Friday, July 23, 2010

Dancing and Marriage

Its seems so many romantic songs that I like talk about dancing. There is something about dancing that moves me. Dancing on your daddy's feet as a his little princess ! Dancing in front of the mirror to your favorite tunes as a teenager. Dancing on your wedding day with your dad so bittersweet. Dancing in the dark with your babies partly to get them to sleep, partly savoring the tenderness of the moment. How I wish I had one of those nights back. Smelling that baby hair, hearing the gentle breathing and swaying in the moonlit room, while humming our favorite song. Then there is the toddler dance. You know it!! Its rained for 10 million days, you have kids with way too much energy and its only 10 in the morning. So you crank the radio and the whole house becomes your dance floor. From room to room you prance and twirl. The house erupts in giggles as your little ones watch you dance and they catch a glimpse of a "carefree" mommy, not worried about balanced diets and bedtimes, but totally wrapped up in the moment with them. Treasure those memories.
Then their is the dance of love, which the song in my previous post talks about. Remember the first dance you had with your honey. How stiff and awkward it was, not knowing which way the other would move. Too slow ...too fast ...too much sway..ouch my toe again and then start all over. Its almost painful to watch.....believe me we have never mastered the dancing thing but I have come to realize that we've been dancing this life together now for long enough that there is a gentle flow to our dance! As the song says "dancing in the minefields" That got me thinking about marriage and life, yes there are a lot of minefields out there, lots of stresses and pressure that couples face. It becomes an art to stay together with your dance partner and weave gentle to and fro as you are guided through the storms.

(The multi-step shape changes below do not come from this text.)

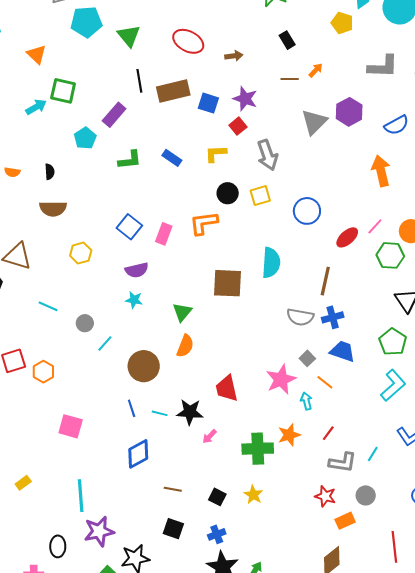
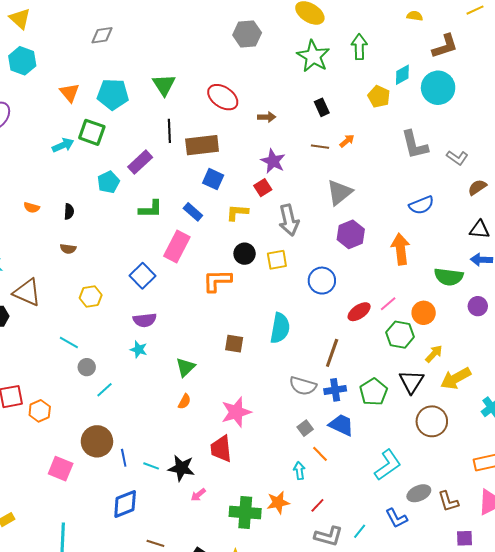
cyan pentagon: (86, 22) -> (113, 94), moved
gray L-shape: (383, 66) -> (415, 145), turned 68
blue square: (208, 103) -> (213, 179), moved
purple hexagon: (349, 112) -> (351, 234), moved
brown semicircle: (53, 209) -> (68, 249), size x0.6
pink rectangle: (164, 234) -> (177, 247), moved, size x1.4
brown square: (228, 283) -> (234, 344), size x0.6
cyan line: (48, 306) -> (69, 342), moved
green pentagon: (393, 342) -> (374, 392), moved
orange semicircle: (185, 346) -> (184, 401), size x0.7
brown circle: (144, 366) -> (97, 441), moved
pink star: (281, 379) -> (236, 412), moved

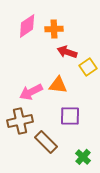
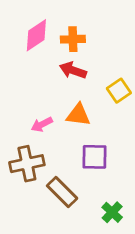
red arrow: (67, 52) -> (73, 70), moved
pink arrow: (31, 92) -> (42, 124), size x0.7

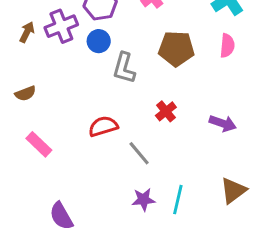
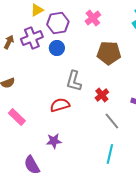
gray L-shape: (124, 68) -> (74, 81), moved
gray line: (139, 153) -> (112, 121), moved
purple star: (144, 200) -> (54, 141), moved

Now some choose to sit out those dances and sadly they never get back up on the floor again.
As I swayed in my kitchen last night I thought of all this dancing, not really fearing that his big work boots would crush my little hot pink toes!! Not fearing that he would leave the dance floor never to return. Realizing that there was such a comfortable back and forth sway not even a hint of that early awkwardness. We have been at this dance for some time and yes sometimes it feels like a waltz and other times it feels like a jitter-bug but the security is knowing my dance partner is not sitting out any of the dances!

1 comment:

  1. I look forward to dancing with you at the nursing home. I love you babe.